Add NCBI taxonomy to a custom version of the name matching index

nickdos commented 2 years ago

Doug provided the following hints:

Augmenting the ALA taxonomy the steps are: get the NCBI taxonomy into shape using the python code in name-preprocessing, alter the LTC config, putting NCBI at the correct priority for overrides (you can get pretty specific about this). Run the LTC over everything. The result is a combined taxonomy. Build the index. Have an instance of NMS with this index, which should be buildable with a suitably configured Docker script. Import into the BIE of your choice.

Notes LTC = large taxon collider NMS = name matching service

Further comments:

It’s pretty much impossible to have a private, selectable source on namematching-ws. It’s reasonably easy to add a data source to the list of sources that gets ingested by the large taxon collider, which produces the normalised taxonomy. But after that it gets complicated. It’s also very easy to set up a completely different set of sources and produce another normalised taxonomy.
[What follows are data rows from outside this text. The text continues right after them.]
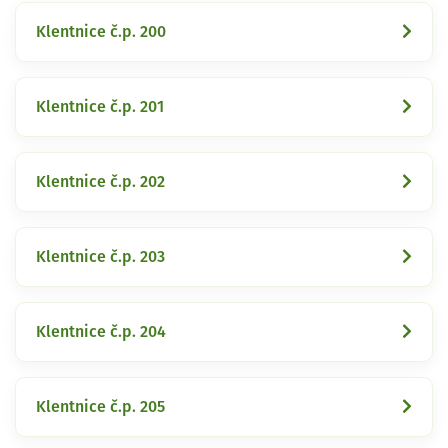
Klentnice č.p. 200
Klentnice č.p. 201
Klentnice č.p. 202
Klentnice č.p. 203
Klentnice č.p. 204
Klentnice č.p. 205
The index for namematching-ws relies on an index produced from the normalised taxonomy. Producing this index is straightforward but the result is unstable. It generates a tree index for accepted concepts and these jump about, even if you feed it the same taxonomy. The tree indices are important for the biocache and they’re one of the things making dynamic updates difficult.

The BIE imports the same normalised taxonomy as the index builder. However, it does this independently. It can, also, ingest other taxonomies but the results will not be pretty if they overlap.

My guess is that you want a completely separate taxonomy? In which case, the steps are: gently massage the NCBI taxonomy into the correct DwCA shape. If it must be combined with other taxonomies, feed it into the large taxon collider and collect the sausage on the other side. Once you have that, you can build a name matching index that drives the NMS and also feed it into a separate BIE instance.

nickdos commented 2 years ago

See https://github.com/ARGA-Genomes/arga-data/issues/11#issuecomment-1241400786

For now decided to not follow this path.

nickdos commented 2 years ago

I've made a second attempt at this using both the full GBIF backbone (#24) and also using just the NCBI taxonomy, taken from checklistbank.org. GBIF backbone failed due to simply being too big to load, as the NMI keeps the entire tree in memory and the GBIF backbone is almost 10x larger. The NCBI taxonomy failed after 12+ hours with a circular loop reference error, meaning 2 taxa pointed back to each other via parent IDs in some way. Seeing as it took 12+ hours to find the first circular reference and there could be dozens of these, I'm thinking its not a good use of my time running this continually for days. It is possible to exclude names via config but you have to know what they are before hand.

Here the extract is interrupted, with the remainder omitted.